Alarm.com’s bid to acquire Icontrol technology hints at major market consolidation for third-party SHaaS providers to the telecom industry, leaving Alarm.com to take over Icontrol’s other customer accounts like ADT LLC, gaining access through this acquisition.
“A sale of Icontrol would substantially consolidate the the market with most service providers using either an in-house solution (Vivint, AT&T, Comcast, TWC) or Alarm.com as an outsourced solution,” speculated Raymond James analyst Tavis McCourt in an early Barron’s piece discussing the rumored acquisition. “By adding ADT to its customer list through an acquisition of iControl, Alarm.com would become the de facto standard for the alarm monitoring industry.”
Yet some of those customers, like ADT, have already established alternative partnerships with Icontrol rivals including Zonoff. The independent dealer space, however, could be left with even fewer options for SHaaS providers. Given Alarm.com’s dominance over Icontrol in the dealer’s market, one less player could impact pricing. According to Security Sales, Icontrol’s late entry into the dealer space limited its revenue opportunity, suggesting another factor in the company’s decision to sell, writing:
“Both companies probably have about the same number of subscribers — maybe 2.7 to 3 million-ish — but margins (therefore revenues) would be lower for Icontrol, given 1) the negotiating power of its very large customers and 2) Alarm.com’s historically high dealer pricing vis-a-vis competitors.”
Competition had become particularly fierce for Icontrol from the likes of Vivint, which has risen through the ranks these past three years. Earlier this year Vivint took in $100 million in financing from investors including Peter Thiel, and even bought a sports arena. Where Icontrol stands out is its minimal hardware offerings (none of which are going to Comcast in the acquisition), focusing on cloud integration for supported hardware from third parties, and data analytics. It’s this cloud-based approach to creating a whole-home snapshot that could give Comcast the consumer insight to drive even more business opportunities during this era of digital transformation.

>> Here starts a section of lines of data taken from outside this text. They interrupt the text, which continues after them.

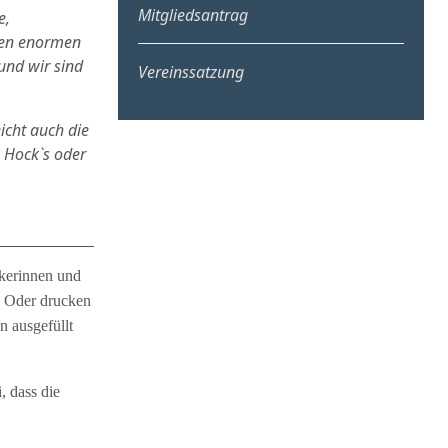
Mitgliedsantrag
e,
inen enormen
und wir sind
Vereinssatzung
icht auch die
, Hock`s oder
ikerinnen und
. Oder drucken
n ausgefüllt
, dass die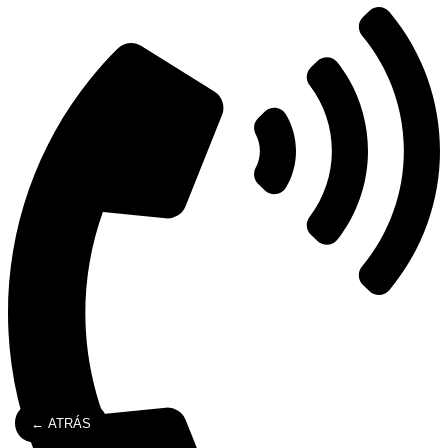
← ATRÁS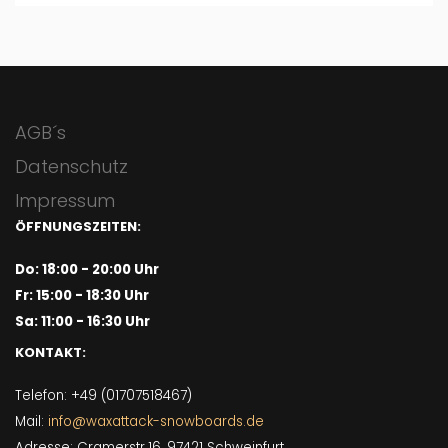
AGB´s
Datenschutz
Impressum
ÖFFNUNGSZEITEN:
Do: 18:00 - 20:00 Uhr
Fr: 15:00 - 18:30 Uhr
Sa: 11:00 - 16:30 Uhr
KONTAKT:
Telefon: +49 (01707518467)
Mail:
info@waxattack-snowboards.de
Adresse: Cramerstr.16, 97421 Schweinfurt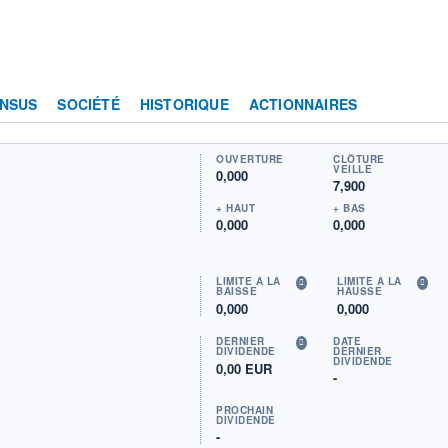
NSUS
SOCIÉTÉ
HISTORIQUE
ACTIONNAIRES
OUVERTURE
CLÔTURE
VEILLE
0,000
7,900
+ HAUT
+ BAS
0,000
0,000
LIMITE À LA
LIMITE À LA
BAISSE
HAUSSE
0,000
0,000
DERNIER
DATE
DIVIDENDE
DERNIER
DIVIDENDE
0,00 EUR
-
PROCHAIN
DIVIDENDE
-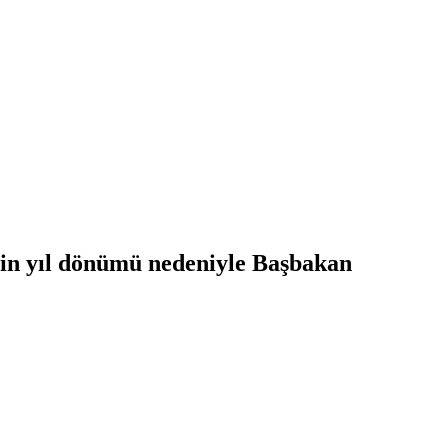
nin yıl dönümü nedeniyle Başbakan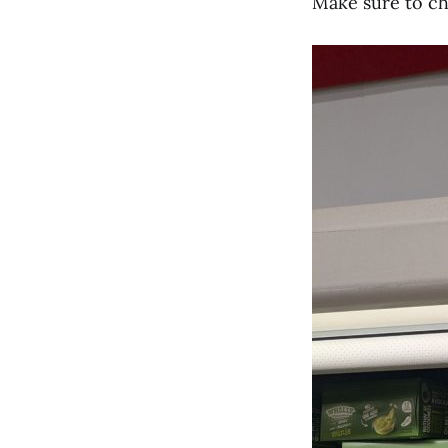
Make sure to c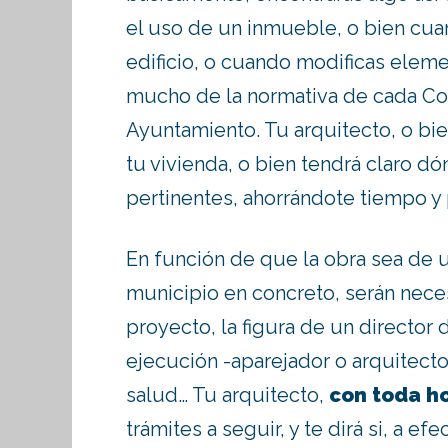
el uso de un inmueble, o bien cuan
edificio, o cuando modificas elem
mucho de la normativa de cada C
Ayuntamiento. Tu arquitecto, o bi
tu vivienda, o bien tendrá claro d
pertinentes, ahorrándote tiempo y
En función de que la obra sea de u
municipio en concreto, serán nece
proyecto, la figura de un director 
ejecución -aparejador o arquitect
salud… Tu arquitecto,
con toda h
trámites a seguir, y te dirá si, a e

“From a technology perspective, the way that that can happen is cloud integration where an Icontrol platform is talking to another platform and doing all the magic there in the cloud. When that happens you can provide all of those benefits back down to the end user, and really the opportunities there are endless,” explained Greg Roberts, Icontrol VP of marketing, during an earlier interview with SiliconANGLE.
This approach also raises questions regarding optimal monetization methods around consumer data gleaned from the home, as hardware becomes less and less relevant. According to our own Chief Research Officer Peter Burris, the challenge for Comcast is adding value to its infrastructure, which he says has failed for the telecom industry at large (think forced bundle packages with landlines that never get used). In the face of Google and Facebook rolling out their own network infrastructures to curb reliance on the telecom industry, Comcast is rebutting with services of their own. Icontrol’s acquisition boosts their software capabilities, which are arguably subpar to stalwarts like Google, Facebook and Amazon.
“Is a home Internet of Things play useful and relevant for Comcast? Could be,” Burris surmised. “Certainly there are security services that are popular, but it’s still kind of a luxury play, still not as ubiquitous as cable TV or internet. What’s Comcast going to do to make it more attractive? There’s a bunch of end devices that have to be out there, tie them together — Comcast’s remote control [for home automation] is nowhere near as easy to use as what Apple provides, or what Google is starting to provide.”